You learn something new everyday. I’m not ashamed to admit that until recently, I clearly had no idea that there was a significant difference between a cookie and a biscuit. Assuming that a cookie was the American equivalent of a posh English biscuit, I’ve discovered otherwise and am thus enlightened. Before you dismiss this as trivia, let me expound on my findings.
In 2013 I visited New York for the first time. Stimulation overload! The Big Apple was indeed BIG and remains one of the most extraordinary places I’ve had the pleasure of visiting. You can never tire of this pulsating city but you can most definitely reach a point where you’re just too bone-weary to place one foot in front of another. Fortunately when this feeling overwhelms you, there are bakeries and coffee shops dotted liberally along each block, from the Upper East Side to Soho and back. You gotta love this place!

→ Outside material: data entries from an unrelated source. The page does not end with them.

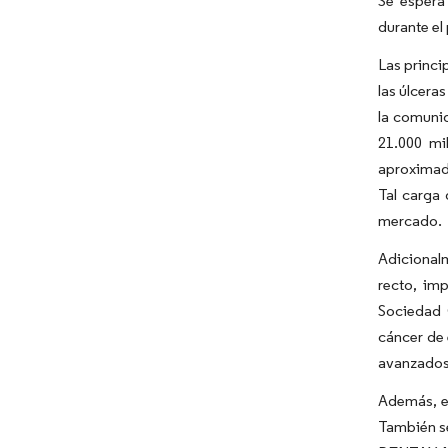
Se espera
durante el
Las princi
las úlcera
la comuni
21.000 mi
aproximad
Tal carga
mercado.
Adicionalm
recto, im
Sociedad 
cáncer de
avanzados 
Además, el
También se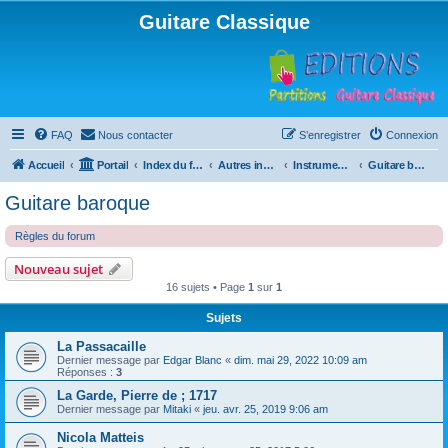
Guitare Classique
FAQ
Nous contacter
S’enregistrer
Connexion
Accueil
Portail
Index du forum
Autres instruments à cordes pincées, ou styles
Instruments anciens
Guitare baroque
Guitare baroque
Règles du forum
Nouveau sujet
16 sujets • Page
1
sur
1
Sujets
La Passacaille
Dernier message par
Edgar Blanc
«
dim. mai 29, 2022 10:09 am
Réponses :
3
La Garde, Pierre de ; 1717
Dernier message par
Mitaki
«
jeu. avr. 25, 2019 9:06 am
Nicola Matteis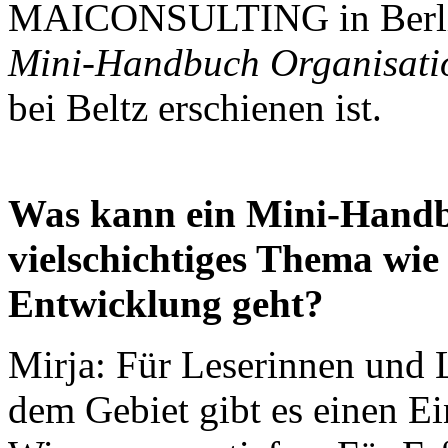
MAICONSULTING in Berlin 
Mini-Handbuch Organisati
bei Beltz erschienen ist.
Was kann ein Mini-Handbu
vielschichtiges Thema wie
Entwicklung geht?
Mirja: Für Leserinnen und 
dem Gebiet gibt es einen Ei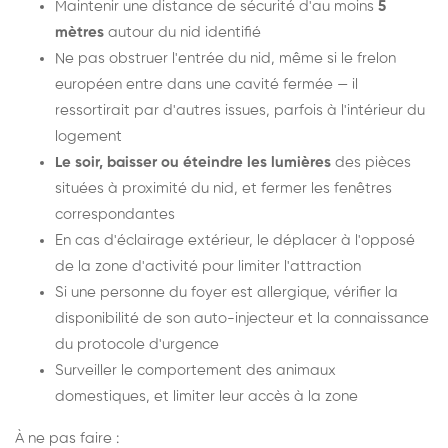
Maintenir une distance de sécurité d'au moins
5
mètres
autour du nid identifié
Ne pas obstruer l'entrée du nid, même si le frelon
européen entre dans une cavité fermée — il
ressortirait par d'autres issues, parfois à l'intérieur du
logement
Le soir, baisser ou éteindre les lumières
des pièces
situées à proximité du nid, et fermer les fenêtres
correspondantes
En cas d'éclairage extérieur, le déplacer à l'opposé
de la zone d'activité pour limiter l'attraction
Si une personne du foyer est allergique, vérifier la
disponibilité de son auto-injecteur et la connaissance
du protocole d'urgence
Surveiller le comportement des animaux
domestiques, et limiter leur accès à la zone
À ne pas faire :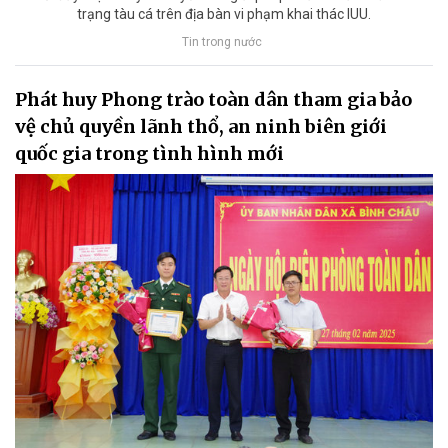
trạng tàu cá trên địa bàn vi phạm khai thác IUU.
Tin trong nước
Phát huy Phong trào toàn dân tham gia bảo
vệ chủ quyền lãnh thổ, an ninh biên giới
quốc gia trong tình hình mới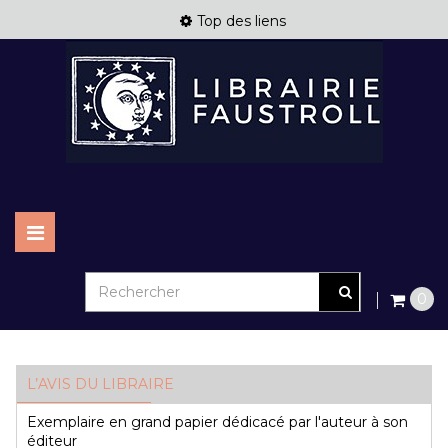
Top des liens
Basculer
la
navigation
0
L’AVIS DU LIBRAIRE
Exemplaire en grand papier dédicacé par l'auteur à son
éditeur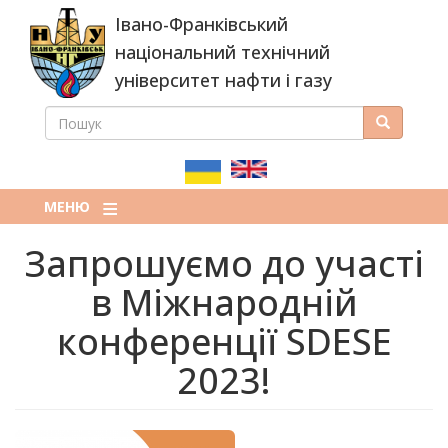
Перейти
Івано-Франківський
до
основного
національний технічний
вмісту
університет нафти і газу
ПОШУК
Пошук
ПОШУКОВА
ФОРМА
МЕНЮ
Запрошуємо до участі
в Міжнародній
конференції SDESE
2023!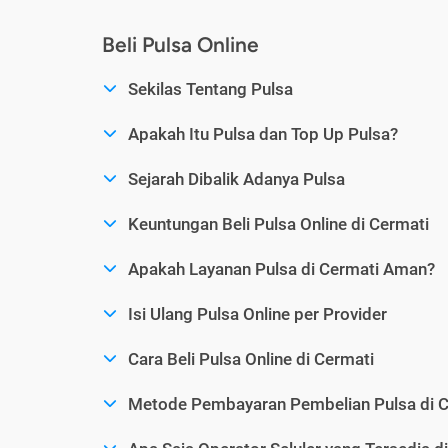
Beli Pulsa Online
Sekilas Tentang Pulsa
Apakah Itu Pulsa dan Top Up Pulsa?
Sejarah Dibalik Adanya Pulsa
Keuntungan Beli Pulsa Online di Cermati
Apakah Layanan Pulsa di Cermati Aman?
Isi Ulang Pulsa Online per Provider
Cara Beli Pulsa Online di Cermati
Metode Pembayaran Pembelian Pulsa di C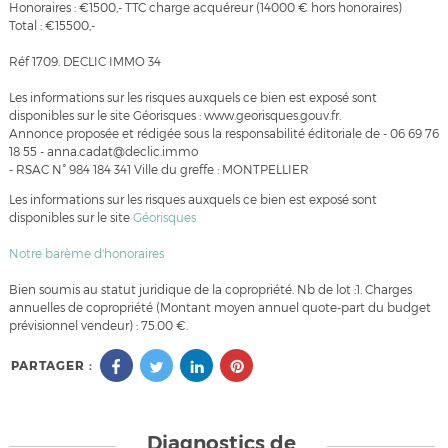
Honoraires : €1500,- TTC charge acquéreur (14000 € hors honoraires)
Total : €15500,-
Réf 1709. DECLIC IMMO 34
Les informations sur les risques auxquels ce bien est exposé sont
disponibles sur le site Géorisques : www.georisques.gouv.fr.
Annonce proposée et rédigée sous la responsabilité éditoriale de - 06 69 76
18 55 - anna.cadat@declic.immo
- RSAC N° 984 184 341 Ville du greffe : MONTPELLIER
Les informations sur les risques auxquels ce bien est exposé sont
disponibles sur le site
Géorisques
Notre barème d'honoraires
Bien soumis au statut juridique de la copropriété. Nb de lot :1. Charges
annuelles de copropriété (Montant moyen annuel quote-part du budget
prévisionnel vendeur) : 75.00 €.
PARTAGER :
Diagnostics de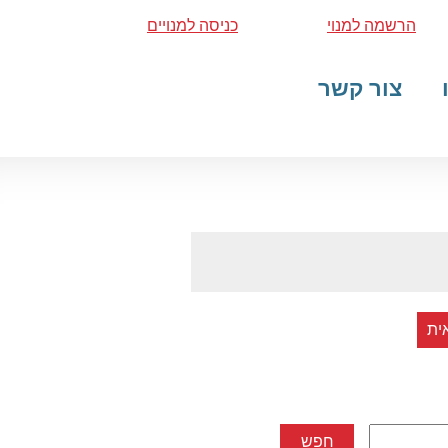
הרשמה למנוי
כניסה למנויים
צור קשר
ית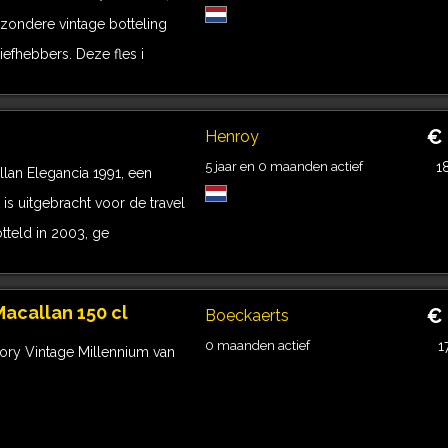
zondere vintage botteling
iefhebbers. Deze fles i
€
Henroy
5 jaar en 0 maanden actief
1
lan Elegancia 1991, een
 is uitgebracht voor de travel
otteld in 2003, ge
Macallan 150 cl
€
Boeckaerts
0 maanden actief
1
tory Vintage Millennium van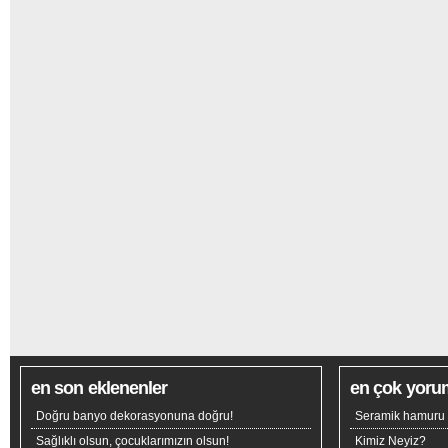
en son eklenenler
en çok yoru
Doğru banyo dekorasyonuna doğru!
Seramik hamuru n
Sağlıklı olsun, çocuklarımızın olsun!
Kimiz Neyiz?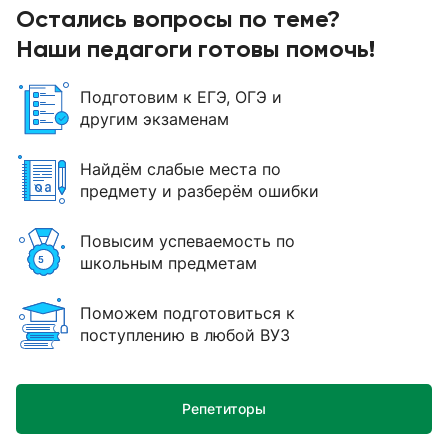
Остались вопросы по теме?
Наши педагоги готовы помочь!
Подготовим к ЕГЭ, ОГЭ и
другим экзаменам
Найдём слабые места по
предмету и разберём ошибки
Повысим успеваемость по
школьным предметам
Поможем подготовиться к
поступлению в любой ВУЗ
Репетиторы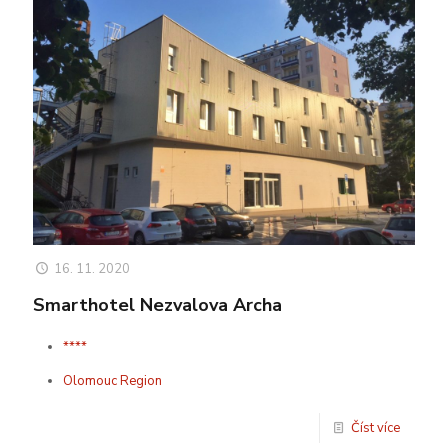
16. 11. 2020
Smarthotel Nezvalova Archa
****
Olomouc Region
Číst více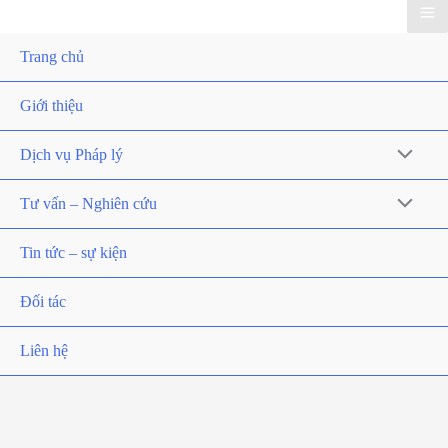
Trang chủ
Giới thiệu
Dịch vụ Pháp lý
Tư vấn – Nghiên cứu
Tin tức – sự kiện
Đối tác
Liên hệ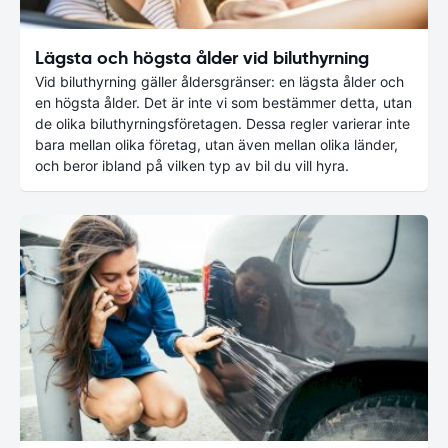
Lägsta och högsta ålder vid biluthyrning
Vid biluthyrning gäller åldersgränser: en lägsta ålder och
en högsta ålder. Det är inte vi som bestämmer detta, utan
de olika biluthyrningsföretagen. Dessa regler varierar inte
bara mellan olika företag, utan även mellan olika länder,
och beror ibland på vilken typ av bil du vill hyra.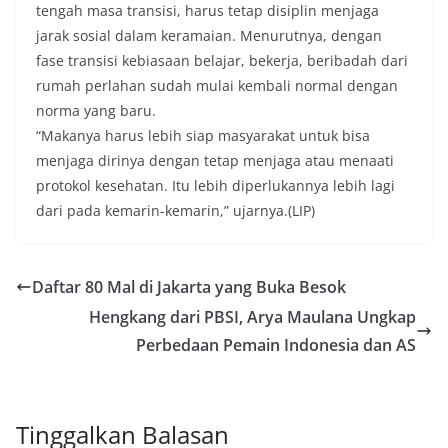
tengah masa transisi, harus tetap disiplin menjaga
jarak sosial dalam keramaian. Menurutnya, dengan
fase transisi kebiasaan belajar, bekerja, beribadah dari
rumah perlahan sudah mulai kembali normal dengan
norma yang baru.
“Makanya harus lebih siap masyarakat untuk bisa
menjaga dirinya dengan tetap menjaga atau menaati
protokol kesehatan. Itu lebih diperlukannya lebih lagi
dari pada kemarin-kemarin,” ujarnya.(LIP)
Daftar 80 Mal di Jakarta yang Buka Besok
Hengkang dari PBSI, Arya Maulana Ungkap
Perbedaan Pemain Indonesia dan AS
Tinggalkan Balasan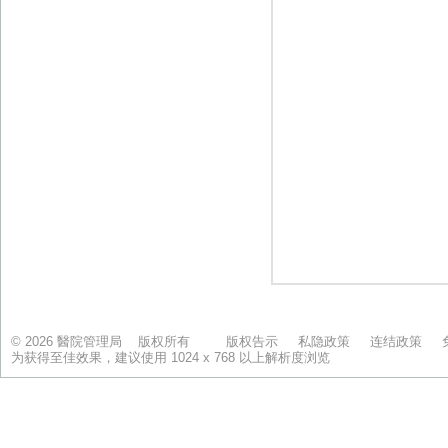
© 2026 醫院管理局 版权所有
版权告示
私隐政策
连结政策
为获得至佳效果，建议使用 1024 x 768 以上解析度浏览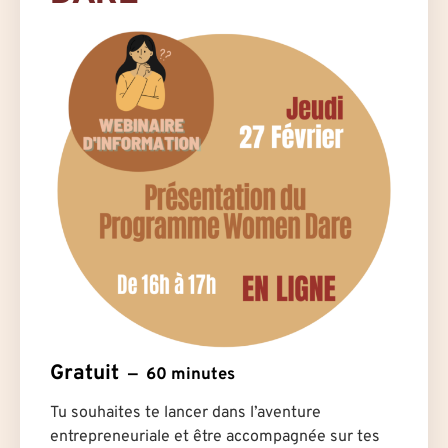
Gratuit
60 minutes
Tu souhaites te lancer dans l’aventure
entrepreneuriale et être accompagnée sur tes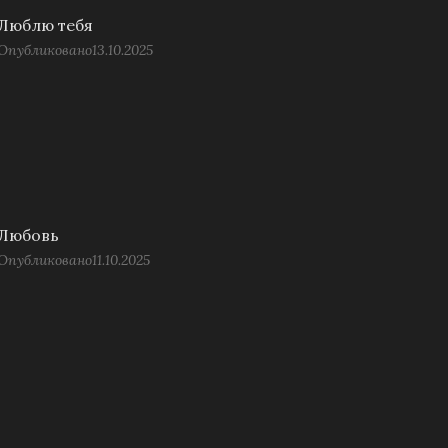
Люблю тебя
Опубликовано
13.10.2025
Любовь
Опубликовано
11.10.2025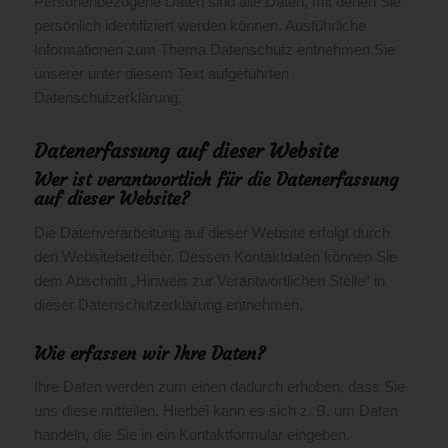
Personenbezogene Daten sind alle Daten, mit denen Sie
persönlich identifiziert werden können. Ausführliche
Informationen zum Thema Datenschutz entnehmen Sie
unserer unter diesem Text aufgeführten
Datenschutzerklärung.
Datenerfassung auf dieser Website
Wer ist verantwortlich für die Datenerfassung
auf dieser Website?
Die Datenverarbeitung auf dieser Website erfolgt durch
den Websitebetreiber. Dessen Kontaktdaten können Sie
dem Abschnitt „Hinweis zur Verantwortlichen Stelle“ in
dieser Datenschutzerklärung entnehmen.
Wie erfassen wir Ihre Daten?
Ihre Daten werden zum einen dadurch erhoben, dass Sie
uns diese mitteilen. Hierbei kann es sich z. B. um Daten
handeln, die Sie in ein Kontaktformular eingeben.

Our days commenced with robustly strong coffees and ended with frothy decaf cappuccinos, sipped slowly and reflectively after an eventful day of New york bustle. It was during one of our stops for liquid refuelling at a quaint little bakery with mint coloured walls, that the cookie-penny finally dropped.
Here then is my very scientific explanation…….There’s absolutely no difference between a cookie and a biscuit, except, the baking time. The ingredients and quantities are exactly the same. A cookie is baked for 5-7 minutes less than a biscuit, which results in a crisp outer crust and a soft chewy centre. A biscuit is crisp and crunchy throughout which makes it highly dunkable, an unthinkable thought for the baker who has spent extra time and effort getting it crisp?! Really? I can see some of you shaking your heads disdainfully thinking, ‘Bah, I knew this all along. This girl can’t be very bright.’ Well some of us are a little slow on the uptake, as my aunt would say, but at least we now have the facts.
However you choose to bake these salted dark chocolate cookies, they are everything the title suggests – dark and salted with a crisp outer crunch, soft cookie dough-like centres and studded with chunks of molten dark chocolate. If your head is still spinning from this mind-blowing information session, pour yourself a glass of…….milk (no, not scotch!), and pull the cookie tray real close.
Salted dark chocolate crinkle cookies
- 90g butter, softened
- 70g muscovado sugar
- 60g castor sugar
- 1 egg
- 1 teaspoon vanilla extract
- 300g self raising flour
- 20g cocoa powder
- pinch of salt
- 150g dark chocolate, roughly chopped
- sea salt for finishing
- Preheat the oven to 180º C. Line a large baking sheet with parchment paper. In a mixing bowl, beat the butter, muscovado and castor sugar until well creamed. Add the egg and vanilla extract and whisk until combined.
- Sift the flour, cocoa and salt into the butter mixture and mix until combined. Add the chopped chocolate and fold through by hand. Roll into 20 evenly sized balls and place on the tray, with enough space for spreading. Press down slightly with the back of a measuring cup, scatter over some sea salt flakes and bake for 12-15 minutes for cookies. If you’re after biscuits, bake for 18-20 minutes.
- Rest on the baking tray for several minutes before transferring to a wire rack to cool completely. Store in an airtight container.